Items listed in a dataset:
= Beginning of Section =

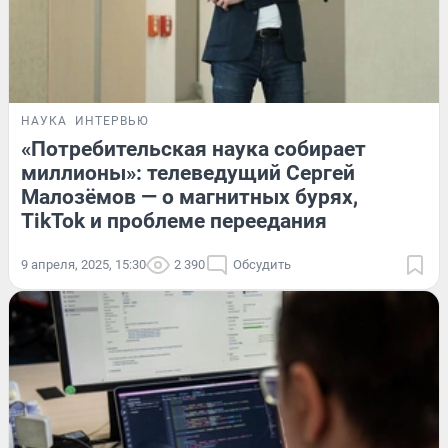
НАУКА
ИНТЕРВЬЮ
«Потребительская наука собирает
миллионы»: телеведущий Сергей
Малозёмов — о магнитных бурях,
TikTok и проблеме переедания
9 апреля, 2025, 15:30
2 390
Обсудить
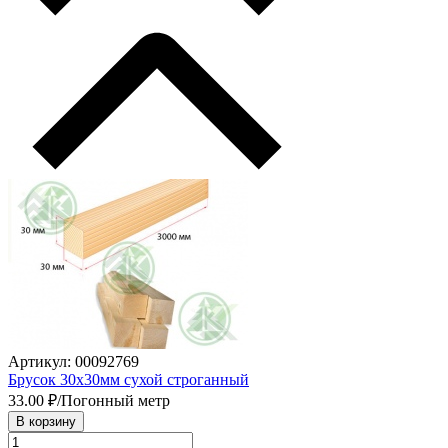
Артикул: 00092769
Брусок 30х30мм сухой строганный
33.00
₽/Погонный метр
В корзину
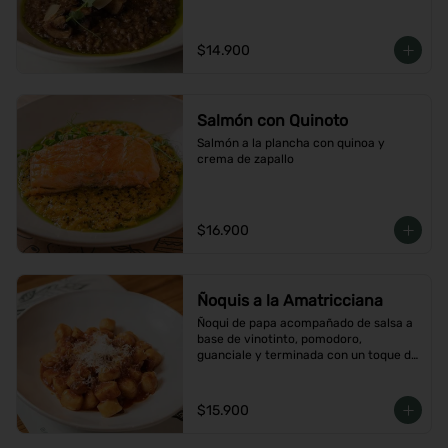
$14.900
Salmón con Quinoto
Salmón a la plancha con quinoa y 
crema de zapallo
$16.900
Ñoquis a la Amatricciana
Ñoqui de papa acompañado de salsa a 
base de vinotinto, pomodoro, 
guanciale y terminada con un toque de 
peperoncino
$15.900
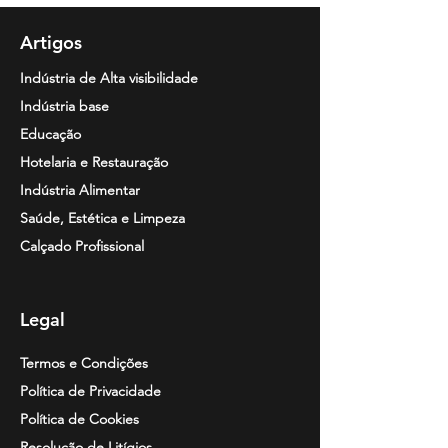
Artigos
Indústria de Alta visibilidade
Indústria base
Educação
Hotelaria e Restauração
Indústria Alimentar
Saúde, Estética e Limpeza
Calçado Profissional
Legal
Termos e Condições
Política de Privacidade
Política de Cookies
Resolução de
Litígios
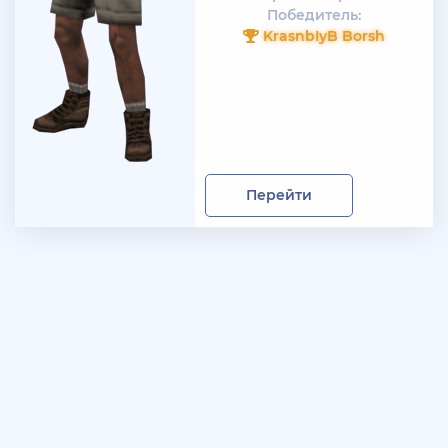
Победитель:
KrasnbIyB Borsh
Перейти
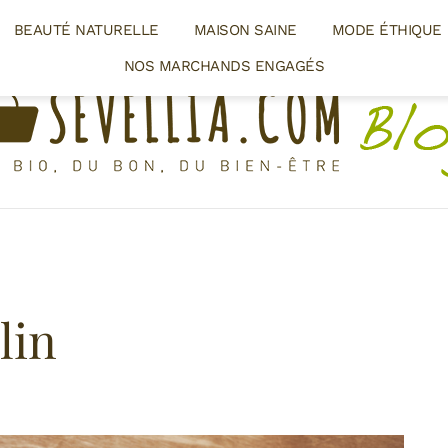
BEAUTÉ NATURELLE
MAISON SAINE
MODE ÉTHIQUE
NOS MARCHANDS ENGAGÉS
lin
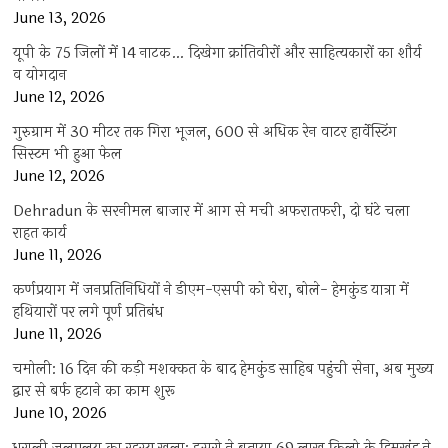
June 13, 2026
यूपी के 75 जिलों में 14 नाटक… दिखेगा क्रांतिवीरों और साहित्यकारों का शौर्य
व योगदान
June 12, 2026
गुरुग्राम में 30 मीटर तक गिरा भूजल, 600 से अधिक रेन वाटर हार्वेस्टिंग
सिस्टम भी हुआ फेल
June 12, 2026
Dehradun के सरनीमल बाजार में आग से मची अफरातफरी, दो घंटे चला
राहत कार्य
June 11, 2026
कर्णप्रयाग में जनप्रतिनिधियों ने डीएम-एसपी को घेरा, बोले- हेमकुंड यात्रा में
हथियारों पर लगे पूर्ण प्रतिबंध
June 11, 2026
चमोली: 16 दिन की कड़ी मशक्कत के बाद हेमकुंड साहिब पहुंची सेना, अब मुख्य
द्वार से बर्फ हटाने का काम शुरू
June 10, 2026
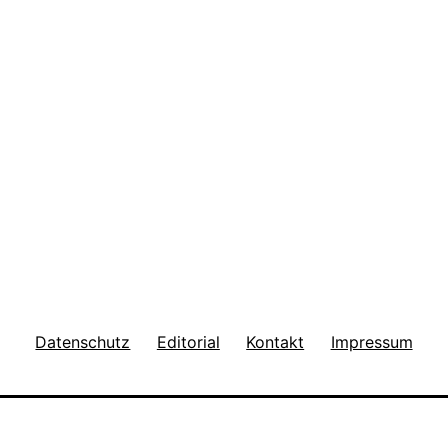
Datenschutz
Editorial
Kontakt
Impressum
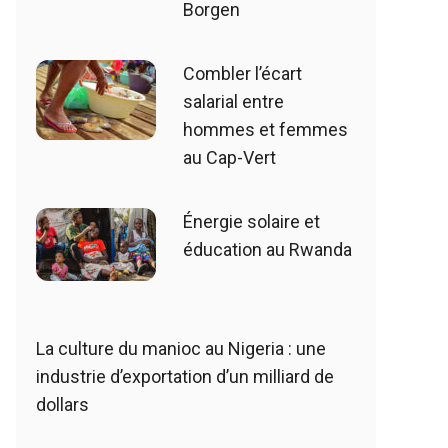
Borgen
Combler l’écart
salarial entre
hommes et femmes
au Cap-Vert
Énergie solaire et
éducation au Rwanda
La culture du manioc au Nigeria : une
industrie d’exportation d’un milliard de
dollars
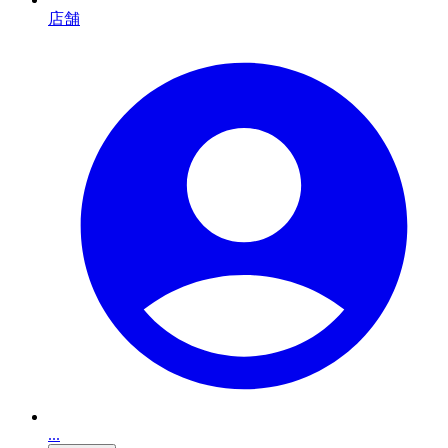
店舗
...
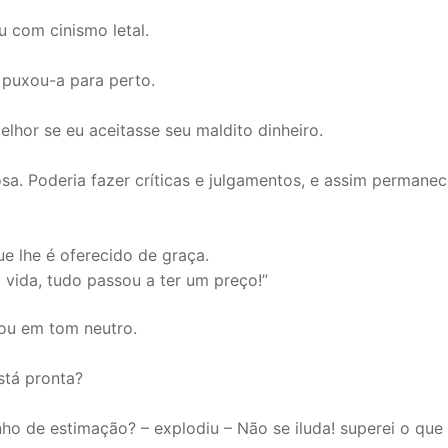
 com cinismo letal.
 puxou-a para perto.
melhor se eu aceitasse seu maldito dinheiro.
sa. Poderia fazer críticas e julgamentos, e assim permanec
ue lhe é oferecido de graça.
vida, tudo passou a ter um preço!”
tou em tom neutro.
stá pronta?
 de estimação? – explodiu – Não se iluda! superei o que 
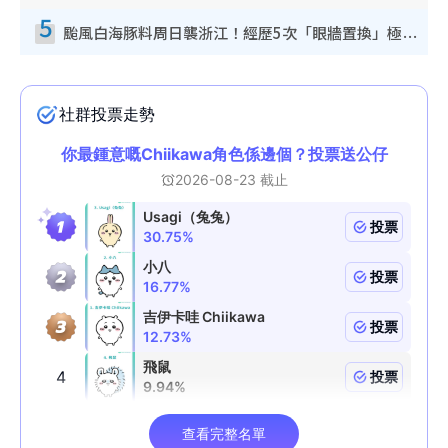
5
颱風白海豚料周日襲浙江！經歷5次「眼牆置換」極罕見 成登陸內地最長途颱風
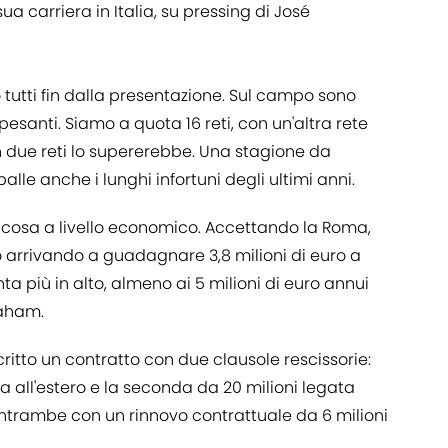
a carriera in Italia, su pressing di José
tutti fin dalla presentazione. Sul campo sono
pesanti. Siamo a quota 16 reti, con un'altra rete
n due reti lo supererebbe. Una stagione da
lle anche i lunghi infortuni degli ultimi anni.
lcosa a livello economico. Accettando la Roma,
o arrivando a guadagnare 3,8 milioni di euro a
ta più in alto, almeno ai 5 milioni di euro annui
raham.
ritto un contratto con due clausole rescissorie:
ta all'estero e la seconda da 20 milioni legata
ntrambe con un rinnovo contrattuale da 6 milioni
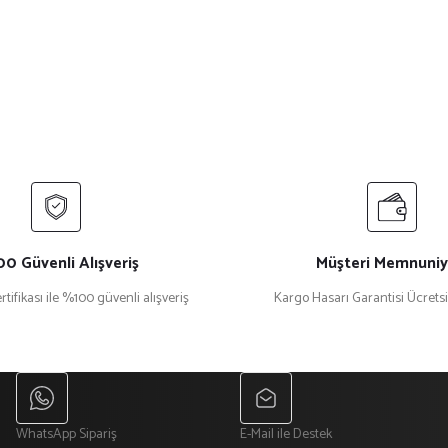
0 Güvenli Alışveriş
Müşteri Memnuniy
rtifikası ile %100 güvenli alışveriş
Kargo Hasarı Garantisi Ücrets
WhatsApp Sipariş
E-Mail ile Destek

= End of Section =

> [WHAT YOU HAVE TO DO]:
Please return exactly the lines that run from the line with "rtifikası ile %100 güvenli alışveriş" through the end of the records above, both included, and nothing more.

> [ANSWER SECTION]:
rtifikası ile %100 güvenli alışveriş
Kargo Hasarı Garantisi Ücrets
WhatsApp Sipariş
E-Mail ile Destek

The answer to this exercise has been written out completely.